INPUT DATA –

● ● ● ● ● ● ●

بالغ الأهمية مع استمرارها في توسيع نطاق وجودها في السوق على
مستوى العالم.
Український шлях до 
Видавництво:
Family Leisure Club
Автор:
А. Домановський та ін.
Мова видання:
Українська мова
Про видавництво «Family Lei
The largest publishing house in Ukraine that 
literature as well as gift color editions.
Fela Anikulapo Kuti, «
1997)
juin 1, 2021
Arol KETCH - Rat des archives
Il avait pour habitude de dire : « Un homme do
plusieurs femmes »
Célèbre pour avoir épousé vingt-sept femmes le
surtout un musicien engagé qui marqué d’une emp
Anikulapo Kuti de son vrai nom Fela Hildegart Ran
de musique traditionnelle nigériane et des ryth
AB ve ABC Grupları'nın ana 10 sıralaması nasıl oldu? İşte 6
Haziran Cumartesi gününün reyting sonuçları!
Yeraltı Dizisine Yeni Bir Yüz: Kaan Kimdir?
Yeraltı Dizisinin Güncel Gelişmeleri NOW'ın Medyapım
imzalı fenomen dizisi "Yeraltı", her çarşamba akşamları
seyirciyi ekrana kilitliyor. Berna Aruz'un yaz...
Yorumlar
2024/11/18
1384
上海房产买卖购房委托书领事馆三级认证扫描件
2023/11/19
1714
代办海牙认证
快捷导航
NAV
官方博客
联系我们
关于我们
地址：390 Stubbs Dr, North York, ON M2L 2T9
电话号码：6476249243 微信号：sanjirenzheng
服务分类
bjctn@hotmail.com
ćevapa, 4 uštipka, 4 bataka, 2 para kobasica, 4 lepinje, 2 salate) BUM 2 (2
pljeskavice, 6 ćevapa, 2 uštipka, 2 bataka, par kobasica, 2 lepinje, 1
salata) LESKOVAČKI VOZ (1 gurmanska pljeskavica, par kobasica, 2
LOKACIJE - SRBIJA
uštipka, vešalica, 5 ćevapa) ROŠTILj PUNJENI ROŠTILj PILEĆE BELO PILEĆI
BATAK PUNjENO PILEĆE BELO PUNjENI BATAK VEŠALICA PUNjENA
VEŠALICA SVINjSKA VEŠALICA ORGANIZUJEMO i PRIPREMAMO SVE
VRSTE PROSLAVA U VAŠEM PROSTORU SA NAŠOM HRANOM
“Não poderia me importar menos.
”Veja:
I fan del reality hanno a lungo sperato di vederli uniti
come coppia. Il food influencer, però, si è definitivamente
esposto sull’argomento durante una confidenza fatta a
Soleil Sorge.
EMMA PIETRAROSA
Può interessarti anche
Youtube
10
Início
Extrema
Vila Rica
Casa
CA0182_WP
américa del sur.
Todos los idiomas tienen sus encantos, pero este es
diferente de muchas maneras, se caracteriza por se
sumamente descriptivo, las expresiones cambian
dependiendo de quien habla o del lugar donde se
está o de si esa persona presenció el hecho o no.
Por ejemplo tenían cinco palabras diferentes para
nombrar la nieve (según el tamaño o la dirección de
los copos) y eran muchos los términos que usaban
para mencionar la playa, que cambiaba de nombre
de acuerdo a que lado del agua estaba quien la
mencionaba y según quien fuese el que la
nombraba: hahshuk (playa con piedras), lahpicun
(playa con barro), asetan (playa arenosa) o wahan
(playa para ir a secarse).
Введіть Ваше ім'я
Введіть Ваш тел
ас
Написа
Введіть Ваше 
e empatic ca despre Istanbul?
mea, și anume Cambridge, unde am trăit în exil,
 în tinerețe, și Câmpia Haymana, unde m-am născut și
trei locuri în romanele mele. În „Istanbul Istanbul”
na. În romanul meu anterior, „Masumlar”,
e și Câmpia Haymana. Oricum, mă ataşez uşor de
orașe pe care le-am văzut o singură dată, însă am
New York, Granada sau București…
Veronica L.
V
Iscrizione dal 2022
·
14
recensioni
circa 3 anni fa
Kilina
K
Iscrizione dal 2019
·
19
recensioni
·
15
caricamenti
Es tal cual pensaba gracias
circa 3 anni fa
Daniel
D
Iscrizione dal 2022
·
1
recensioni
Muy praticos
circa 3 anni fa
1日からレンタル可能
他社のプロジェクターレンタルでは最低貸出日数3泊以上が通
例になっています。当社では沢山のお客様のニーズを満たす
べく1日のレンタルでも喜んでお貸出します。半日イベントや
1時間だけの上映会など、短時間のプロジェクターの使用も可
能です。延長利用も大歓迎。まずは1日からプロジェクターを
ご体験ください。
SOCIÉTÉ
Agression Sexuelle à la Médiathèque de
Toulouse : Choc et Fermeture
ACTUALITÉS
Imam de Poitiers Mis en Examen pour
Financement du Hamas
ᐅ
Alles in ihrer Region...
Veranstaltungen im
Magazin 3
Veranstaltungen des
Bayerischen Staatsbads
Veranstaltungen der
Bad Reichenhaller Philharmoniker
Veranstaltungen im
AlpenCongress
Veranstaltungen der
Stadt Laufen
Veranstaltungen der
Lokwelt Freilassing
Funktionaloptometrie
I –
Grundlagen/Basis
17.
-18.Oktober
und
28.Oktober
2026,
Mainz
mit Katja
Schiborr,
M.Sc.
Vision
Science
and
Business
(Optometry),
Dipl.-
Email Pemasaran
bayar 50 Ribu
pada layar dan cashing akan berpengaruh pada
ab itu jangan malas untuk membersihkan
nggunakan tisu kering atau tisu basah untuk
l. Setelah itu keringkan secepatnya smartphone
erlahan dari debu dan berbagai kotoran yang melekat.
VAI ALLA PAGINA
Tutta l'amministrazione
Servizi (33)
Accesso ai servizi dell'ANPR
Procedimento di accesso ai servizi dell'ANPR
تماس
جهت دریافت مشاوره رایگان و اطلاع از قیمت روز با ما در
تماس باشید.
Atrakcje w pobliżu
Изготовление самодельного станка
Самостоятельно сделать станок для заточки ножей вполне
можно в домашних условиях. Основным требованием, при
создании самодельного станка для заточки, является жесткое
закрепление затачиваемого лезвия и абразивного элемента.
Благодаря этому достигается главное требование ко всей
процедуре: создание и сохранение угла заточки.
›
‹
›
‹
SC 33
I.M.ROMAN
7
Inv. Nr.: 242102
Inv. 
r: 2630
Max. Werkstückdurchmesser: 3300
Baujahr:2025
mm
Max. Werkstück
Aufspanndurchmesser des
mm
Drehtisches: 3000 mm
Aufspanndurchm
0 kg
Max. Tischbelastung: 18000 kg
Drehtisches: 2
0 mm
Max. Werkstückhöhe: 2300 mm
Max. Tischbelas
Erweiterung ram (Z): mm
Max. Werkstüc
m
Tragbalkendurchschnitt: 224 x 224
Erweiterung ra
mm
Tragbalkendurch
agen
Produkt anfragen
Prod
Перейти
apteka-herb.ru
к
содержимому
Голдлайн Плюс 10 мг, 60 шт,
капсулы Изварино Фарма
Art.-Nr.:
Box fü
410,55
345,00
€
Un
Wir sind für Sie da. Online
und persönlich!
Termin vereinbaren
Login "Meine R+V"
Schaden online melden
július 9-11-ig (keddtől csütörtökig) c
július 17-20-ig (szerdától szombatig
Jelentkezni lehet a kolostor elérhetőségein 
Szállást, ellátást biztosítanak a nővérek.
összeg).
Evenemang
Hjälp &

● ● ● ● ● ● ●

INSTRUCTIONS FOR THE TASK – State how many lines in the records above contain the word "станка", giving only the number.

YOUR RESPONSE – 2